◆ **Work required**
Only one stretch of the data is wanted: the line containing "Leistungen (344, 24)", the line containing "Back To Top (1494, 1268)", and every line between them, copied exactly.

◆ **Stored data entries**
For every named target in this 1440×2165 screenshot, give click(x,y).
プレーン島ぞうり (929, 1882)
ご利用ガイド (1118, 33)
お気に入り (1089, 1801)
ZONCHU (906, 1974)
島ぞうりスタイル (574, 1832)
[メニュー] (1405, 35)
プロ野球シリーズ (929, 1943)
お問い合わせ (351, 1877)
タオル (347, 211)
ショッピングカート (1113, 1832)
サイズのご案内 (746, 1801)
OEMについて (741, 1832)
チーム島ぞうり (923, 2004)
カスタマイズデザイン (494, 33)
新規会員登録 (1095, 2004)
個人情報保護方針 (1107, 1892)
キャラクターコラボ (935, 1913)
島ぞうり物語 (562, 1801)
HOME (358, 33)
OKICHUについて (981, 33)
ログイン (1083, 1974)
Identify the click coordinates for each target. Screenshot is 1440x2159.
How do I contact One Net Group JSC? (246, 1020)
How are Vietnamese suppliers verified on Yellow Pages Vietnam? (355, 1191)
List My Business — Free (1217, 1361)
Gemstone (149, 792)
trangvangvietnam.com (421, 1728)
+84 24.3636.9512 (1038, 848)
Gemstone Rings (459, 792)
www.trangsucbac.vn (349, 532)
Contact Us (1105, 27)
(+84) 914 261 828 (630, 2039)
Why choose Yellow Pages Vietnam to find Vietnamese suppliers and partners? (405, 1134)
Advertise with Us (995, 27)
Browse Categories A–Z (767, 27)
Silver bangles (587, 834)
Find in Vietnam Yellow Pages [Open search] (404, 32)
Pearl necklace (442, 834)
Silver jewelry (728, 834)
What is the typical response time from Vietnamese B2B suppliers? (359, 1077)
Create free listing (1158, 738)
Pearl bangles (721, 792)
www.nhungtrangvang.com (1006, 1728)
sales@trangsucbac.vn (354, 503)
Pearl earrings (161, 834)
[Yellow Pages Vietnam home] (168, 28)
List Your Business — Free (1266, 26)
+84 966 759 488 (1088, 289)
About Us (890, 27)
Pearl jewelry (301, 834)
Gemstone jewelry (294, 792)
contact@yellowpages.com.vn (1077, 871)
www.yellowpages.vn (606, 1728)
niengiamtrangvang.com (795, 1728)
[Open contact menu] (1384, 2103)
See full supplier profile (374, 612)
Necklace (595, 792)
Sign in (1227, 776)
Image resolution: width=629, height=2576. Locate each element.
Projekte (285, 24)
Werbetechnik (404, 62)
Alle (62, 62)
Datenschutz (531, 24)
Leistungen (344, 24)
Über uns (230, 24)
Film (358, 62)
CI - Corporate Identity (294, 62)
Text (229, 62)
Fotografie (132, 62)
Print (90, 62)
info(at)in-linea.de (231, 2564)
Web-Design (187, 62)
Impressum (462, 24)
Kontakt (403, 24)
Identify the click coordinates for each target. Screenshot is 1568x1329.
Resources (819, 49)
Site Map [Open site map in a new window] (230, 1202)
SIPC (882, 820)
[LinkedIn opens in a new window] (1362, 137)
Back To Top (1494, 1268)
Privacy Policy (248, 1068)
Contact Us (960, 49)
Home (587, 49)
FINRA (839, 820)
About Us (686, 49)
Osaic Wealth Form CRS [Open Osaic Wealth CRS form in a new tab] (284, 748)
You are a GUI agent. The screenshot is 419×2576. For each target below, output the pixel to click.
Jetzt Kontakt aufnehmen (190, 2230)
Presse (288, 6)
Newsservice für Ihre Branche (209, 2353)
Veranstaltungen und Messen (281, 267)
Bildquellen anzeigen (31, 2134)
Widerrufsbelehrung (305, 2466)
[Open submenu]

◆ **Answer section**
Leistungen (344, 24)
Über uns (230, 24)
Film (358, 62)
CI - Corporate Identity (294, 62)
Text (229, 62)
Fotografie (132, 62)
Print (90, 62)
info(at)in-linea.de (231, 2564)
Web-Design (187, 62)
Impressum (462, 24)
Kontakt (403, 24)
Identify the click coordinates for each target. Screenshot is 1568x1329.
Resources (819, 49)
Site Map [Open site map in a new window] (230, 1202)
SIPC (882, 820)
[LinkedIn opens in a new window] (1362, 137)
Back To Top (1494, 1268)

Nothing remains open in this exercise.